== Segment start ==

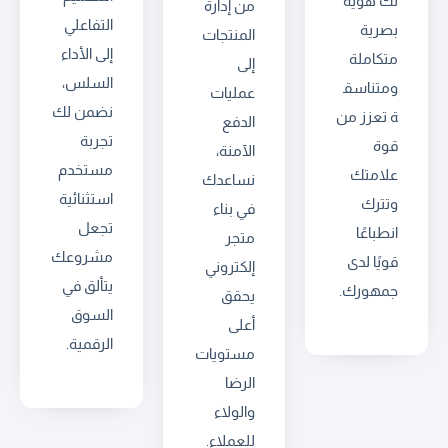
لك هوية
من إدارة
التفاعلي
بصرية
المنتجات
إلى الأداء
متكاملة
إلى
السلس،
ومتناسق
عمليات
نضمن لك
ة تعزز من
الدفع
تجربة
قوة
الآمنة،
مستخدم
علامتك
نساعدك
استثنائية
وتترك
في بناء
تجعل
انطباعًا
متجر
مشروعك
قويًا لدى
إلكتروني
يتألق في
جمهورك.
يحقق
السوق
أعلى
الرقمية.
مستويات
الرضا
والولاء
للعملاء.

== Segment end ==

Output a verbatim copy of all entries above; no pictures go in it.

■ Result of the exercise:
لك هوية
من إدارة
التفاعلي
بصرية
المنتجات
إلى الأداء
متكاملة
إلى
السلس،
ومتناسق
عمليات
نضمن لك
ة تعزز من
الدفع
تجربة
قوة
الآمنة،
مستخدم
علامتك
نساعدك
استثنائية
وتترك
في بناء
تجعل
انطباعًا
متجر
مشروعك
قويًا لدى
إلكتروني
يتألق في
جمهورك.
يحقق
السوق
أعلى
الرقمية.
مستويات
الرضا
والولاء
للعملاء.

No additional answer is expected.